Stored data

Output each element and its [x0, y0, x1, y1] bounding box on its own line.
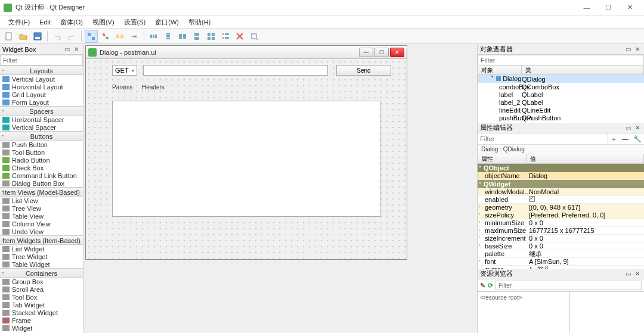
enabled-checkbox-icon[interactable] [529, 196, 535, 202]
group-qwidget[interactable]: ˅QWidget [478, 180, 644, 188]
prop-sizepolicy[interactable]: ›sizePolicy[Preferred, Preferred, 0, 0] [478, 211, 644, 219]
menu-view[interactable]: 视图(V) [88, 15, 119, 29]
resource-preview[interactable] [570, 292, 644, 333]
widget-widget[interactable]: Widget [0, 324, 83, 332]
oi-close-icon[interactable]: ✕ [633, 45, 642, 54]
form-window[interactable]: Dialog - postman.ui — ☐ ✕ GET▾ Send Para… [85, 45, 407, 260]
object-inspector-filter[interactable] [478, 55, 644, 66]
menu-settings[interactable]: 设置(S) [119, 15, 151, 29]
tree-row-label2[interactable]: label_2QLabel [478, 98, 644, 106]
prop-maximumsize[interactable]: ›maximumSize16777215 x 16777215 [478, 227, 644, 235]
widget-vertical-spacer[interactable]: Vertical Spacer [0, 123, 83, 131]
add-property-icon[interactable]: ＋ [608, 135, 620, 144]
widget-radio-button[interactable]: Radio Button [0, 156, 83, 164]
section-itemviews[interactable]: ˅Item Views (Model-Based) [0, 187, 83, 197]
widget-table-widget[interactable]: Table Widget [0, 260, 83, 268]
minimize-button[interactable]: — [576, 0, 597, 15]
url-lineedit[interactable] [143, 65, 328, 76]
widget-command-link[interactable]: Command Link Button [0, 172, 83, 179]
widget-tab-widget[interactable]: Tab Widget [0, 301, 83, 309]
rb-float-icon[interactable]: ▭ [624, 270, 632, 278]
tree-row-lineedit[interactable]: lineEditQLineEdit [478, 106, 644, 114]
widget-push-button[interactable]: Push Button [0, 141, 83, 148]
widget-stacked-widget[interactable]: Stacked Widget [0, 309, 83, 316]
menu-edit[interactable]: Edit [35, 15, 55, 29]
prop-enabled[interactable]: enabled [478, 196, 644, 204]
widget-horizontal-spacer[interactable]: Horizontal Spacer [0, 116, 83, 123]
form-minimize-icon[interactable]: — [359, 48, 373, 57]
widget-tree-view[interactable]: Tree View [0, 204, 83, 212]
config-property-icon[interactable]: 🔧 [631, 135, 644, 143]
section-spacers[interactable]: ˅Spacers [0, 106, 83, 116]
widget-frame[interactable]: Frame [0, 316, 83, 324]
widget-box-filter[interactable] [0, 55, 83, 66]
panel-float-icon[interactable]: ▭ [63, 45, 71, 54]
pe-col-val[interactable]: 值 [527, 154, 644, 163]
menu-help[interactable]: 帮助(H) [184, 15, 215, 29]
close-button[interactable]: ✕ [619, 0, 640, 15]
widget-grid-layout[interactable]: Grid Layout [0, 91, 83, 98]
widget-undo-view[interactable]: Undo View [0, 228, 83, 235]
layout-vsplit-icon[interactable] [190, 30, 203, 43]
section-itemwidgets[interactable]: ˅Item Widgets (Item-Based) [0, 235, 83, 245]
edit-buddies-icon[interactable] [113, 30, 126, 43]
edit-signals-icon[interactable] [99, 30, 112, 43]
prop-sizeincrement[interactable]: ›sizeIncrement0 x 0 [478, 235, 644, 242]
layout-hsplit-icon[interactable] [176, 30, 189, 43]
edit-resources-icon[interactable]: ✎ [480, 282, 485, 290]
break-layout-icon[interactable] [233, 30, 246, 43]
remove-property-icon[interactable]: — [620, 135, 631, 142]
layout-horizontal-icon[interactable] [147, 30, 160, 43]
form-body[interactable]: GET▾ Send Params Headers [86, 59, 407, 259]
layout-form-icon[interactable] [219, 30, 232, 43]
tree-row-combobox[interactable]: comboBoxQComboBox [478, 83, 644, 91]
params-label[interactable]: Params [112, 84, 132, 91]
save-file-icon[interactable] [31, 30, 44, 43]
headers-label[interactable]: Headers [142, 84, 165, 91]
resource-filter[interactable] [496, 281, 642, 290]
section-buttons[interactable]: ˅Buttons [0, 131, 83, 141]
reload-resources-icon[interactable]: ⟳ [488, 282, 493, 290]
widget-list-view[interactable]: List View [0, 197, 83, 204]
edit-widgets-icon[interactable] [85, 30, 98, 43]
designer-canvas[interactable]: Dialog - postman.ui — ☐ ✕ GET▾ Send Para… [83, 44, 477, 333]
widget-horizontal-layout[interactable]: Horizontal Layout [0, 83, 83, 91]
pe-float-icon[interactable]: ▭ [624, 124, 632, 132]
menu-window[interactable]: 窗口(W) [150, 15, 184, 29]
widget-tree-widget[interactable]: Tree Widget [0, 253, 83, 260]
edit-taborder-icon[interactable]: ⇥ [128, 30, 141, 43]
rb-close-icon[interactable]: ✕ [633, 270, 642, 278]
widget-table-view[interactable]: Table View [0, 212, 83, 220]
widget-list-widget[interactable]: List Widget [0, 245, 83, 253]
prop-objectname[interactable]: objectNameDialog [478, 172, 644, 180]
prop-minimumsize[interactable]: ›minimumSize0 x 0 [478, 219, 644, 227]
menu-file[interactable]: 文件(F) [4, 15, 35, 29]
oi-col-object[interactable]: 对象 [478, 66, 522, 74]
form-maximize-icon[interactable]: ☐ [374, 48, 389, 57]
widget-vertical-layout[interactable]: Vertical Layout [0, 75, 83, 83]
widget-scroll-area[interactable]: Scroll Area [0, 285, 83, 293]
resource-tree[interactable]: <resource root> [478, 292, 570, 333]
widget-box-list[interactable]: ˅Layouts Vertical Layout Horizontal Layo… [0, 66, 83, 333]
menu-form[interactable]: 窗体(O) [55, 15, 88, 29]
redo-icon[interactable] [65, 30, 78, 43]
section-containers[interactable]: ˅Containers [0, 268, 83, 278]
object-tree[interactable]: ˅ DialogQDialog comboBoxQComboBox labelQ… [478, 75, 644, 123]
tree-row-pushbutton[interactable]: pushButtonQPushButton [478, 114, 644, 122]
section-layouts[interactable]: ˅Layouts [0, 66, 83, 75]
group-qobject[interactable]: ˅QObject [478, 164, 644, 172]
widget-group-box[interactable]: Group Box [0, 278, 83, 285]
property-filter[interactable] [478, 133, 608, 144]
widget-tool-box[interactable]: Tool Box [0, 293, 83, 301]
tree-row-label[interactable]: labelQLabel [478, 91, 644, 98]
response-textarea[interactable] [112, 101, 380, 217]
undo-icon[interactable] [51, 30, 64, 43]
form-close-icon[interactable]: ✕ [390, 48, 404, 57]
pe-close-icon[interactable]: ✕ [633, 124, 642, 132]
panel-close-icon[interactable]: ✕ [72, 45, 80, 54]
http-method-combobox[interactable]: GET▾ [112, 65, 137, 76]
prop-palette[interactable]: palette继承 [478, 250, 644, 258]
widget-column-view[interactable]: Column View [0, 220, 83, 228]
layout-grid-icon[interactable] [205, 30, 218, 43]
open-file-icon[interactable] [17, 30, 30, 43]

EXERCISE DESCRIPTION
Each entry should be copied exactly as written, though any pictures stay out.

REPLY TO THE TASK
Output each element and its [x0, y0, x1, y1] bounding box on its own line.
enabled-checkbox-icon[interactable] [529, 196, 535, 202]
group-qwidget[interactable]: ˅QWidget [478, 180, 644, 188]
prop-sizepolicy[interactable]: ›sizePolicy[Preferred, Preferred, 0, 0] [478, 211, 644, 219]
menu-view[interactable]: 视图(V) [88, 15, 119, 29]
resource-preview[interactable] [570, 292, 644, 333]
widget-widget[interactable]: Widget [0, 324, 83, 332]
oi-close-icon[interactable]: ✕ [633, 45, 642, 54]
form-window[interactable]: Dialog - postman.ui — ☐ ✕ GET▾ Send Para… [85, 45, 407, 260]
object-inspector-filter[interactable] [478, 55, 644, 66]
menu-settings[interactable]: 设置(S) [119, 15, 151, 29]
tree-row-label2[interactable]: label_2QLabel [478, 98, 644, 106]
prop-maximumsize[interactable]: ›maximumSize16777215 x 16777215 [478, 227, 644, 235]
widget-vertical-spacer[interactable]: Vertical Spacer [0, 123, 83, 131]
add-property-icon[interactable]: ＋ [608, 135, 620, 144]
widget-radio-button[interactable]: Radio Button [0, 156, 83, 164]
section-itemviews[interactable]: ˅Item Views (Model-Based) [0, 187, 83, 197]
widget-table-widget[interactable]: Table Widget [0, 260, 83, 268]
minimize-button[interactable]: — [576, 0, 597, 15]
url-lineedit[interactable] [143, 65, 328, 76]
widget-command-link[interactable]: Command Link Button [0, 172, 83, 179]
widget-tab-widget[interactable]: Tab Widget [0, 301, 83, 309]
rb-float-icon[interactable]: ▭ [624, 270, 632, 278]
tree-row-lineedit[interactable]: lineEditQLineEdit [478, 106, 644, 114]
widget-push-button[interactable]: Push Button [0, 141, 83, 148]
widget-stacked-widget[interactable]: Stacked Widget [0, 309, 83, 316]
menu-edit[interactable]: Edit [35, 15, 55, 29]
prop-enabled[interactable]: enabled [478, 196, 644, 204]
widget-horizontal-spacer[interactable]: Horizontal Spacer [0, 116, 83, 123]
form-minimize-icon[interactable]: — [359, 48, 373, 57]
widget-tree-view[interactable]: Tree View [0, 204, 83, 212]
config-property-icon[interactable]: 🔧 [631, 135, 644, 143]
section-spacers[interactable]: ˅Spacers [0, 106, 83, 116]
widget-frame[interactable]: Frame [0, 316, 83, 324]
widget-box-filter[interactable] [0, 55, 83, 66]
panel-float-icon[interactable]: ▭ [63, 45, 71, 54]
pe-col-val[interactable]: 值 [527, 154, 644, 163]
menu-help[interactable]: 帮助(H) [184, 15, 215, 29]
close-button[interactable]: ✕ [619, 0, 640, 15]
widget-grid-layout[interactable]: Grid Layout [0, 91, 83, 98]
widget-undo-view[interactable]: Undo View [0, 228, 83, 235]
layout-vsplit-icon[interactable] [190, 30, 203, 43]
section-itemwidgets[interactable]: ˅Item Widgets (Item-Based) [0, 235, 83, 245]
edit-buddies-icon[interactable] [113, 30, 126, 43]
edit-signals-icon[interactable] [99, 30, 112, 43]
prop-sizeincrement[interactable]: ›sizeIncrement0 x 0 [478, 235, 644, 242]
layout-hsplit-icon[interactable] [176, 30, 189, 43]
edit-resources-icon[interactable]: ✎ [480, 282, 485, 290]
break-layout-icon[interactable] [233, 30, 246, 43]
remove-property-icon[interactable]: — [620, 135, 631, 142]
layout-horizontal-icon[interactable] [147, 30, 160, 43]
form-body[interactable]: GET▾ Send Params Headers [86, 59, 407, 259]
layout-form-icon[interactable] [219, 30, 232, 43]
tree-row-combobox[interactable]: comboBoxQComboBox [478, 83, 644, 91]
params-label[interactable]: Params [112, 84, 132, 91]
save-file-icon[interactable] [31, 30, 44, 43]
headers-label[interactable]: Headers [142, 84, 165, 91]
resource-filter[interactable] [496, 281, 642, 290]
section-buttons[interactable]: ˅Buttons [0, 131, 83, 141]
reload-resources-icon[interactable]: ⟳ [488, 282, 493, 290]
widget-list-view[interactable]: List View [0, 197, 83, 204]
edit-widgets-icon[interactable] [85, 30, 98, 43]
designer-canvas[interactable]: Dialog - postman.ui — ☐ ✕ GET▾ Send Para… [83, 44, 477, 333]
widget-horizontal-layout[interactable]: Horizontal Layout [0, 83, 83, 91]
pe-float-icon[interactable]: ▭ [624, 124, 632, 132]
menu-window[interactable]: 窗口(W) [150, 15, 184, 29]
widget-tree-widget[interactable]: Tree Widget [0, 253, 83, 260]
edit-taborder-icon[interactable]: ⇥ [128, 30, 141, 43]
rb-close-icon[interactable]: ✕ [633, 270, 642, 278]
widget-table-view[interactable]: Table View [0, 212, 83, 220]
widget-list-widget[interactable]: List Widget [0, 245, 83, 253]
prop-objectname[interactable]: objectNameDialog [478, 172, 644, 180]
prop-minimumsize[interactable]: ›minimumSize0 x 0 [478, 219, 644, 227]
menu-file[interactable]: 文件(F) [4, 15, 35, 29]
oi-col-object[interactable]: 对象 [478, 66, 522, 74]
form-maximize-icon[interactable]: ☐ [374, 48, 389, 57]
widget-vertical-layout[interactable]: Vertical Layout [0, 75, 83, 83]
widget-scroll-area[interactable]: Scroll Area [0, 285, 83, 293]
resource-tree[interactable]: <resource root> [478, 292, 570, 333]
widget-box-list[interactable]: ˅Layouts Vertical Layout Horizontal Layo… [0, 66, 83, 333]
menu-form[interactable]: 窗体(O) [55, 15, 88, 29]
redo-icon[interactable] [65, 30, 78, 43]
section-containers[interactable]: ˅Containers [0, 268, 83, 278]
object-tree[interactable]: ˅ DialogQDialog comboBoxQComboBox labelQ… [478, 75, 644, 123]
tree-row-pushbutton[interactable]: pushButtonQPushButton [478, 114, 644, 122]
section-layouts[interactable]: ˅Layouts [0, 66, 83, 75]
group-qobject[interactable]: ˅QObject [478, 164, 644, 172]
widget-group-box[interactable]: Group Box [0, 278, 83, 285]
property-filter[interactable] [478, 133, 608, 144]
widget-tool-box[interactable]: Tool Box [0, 293, 83, 301]
tree-row-label[interactable]: labelQLabel [478, 91, 644, 98]
response-textarea[interactable] [112, 101, 380, 217]
undo-icon[interactable] [51, 30, 64, 43]
form-close-icon[interactable]: ✕ [390, 48, 404, 57]
pe-close-icon[interactable]: ✕ [633, 124, 642, 132]
panel-close-icon[interactable]: ✕ [72, 45, 80, 54]
http-method-combobox[interactable]: GET▾ [112, 65, 137, 76]
prop-palette[interactable]: palette继承 [478, 250, 644, 258]
widget-column-view[interactable]: Column View [0, 220, 83, 228]
layout-grid-icon[interactable] [205, 30, 218, 43]
open-file-icon[interactable] [17, 30, 30, 43]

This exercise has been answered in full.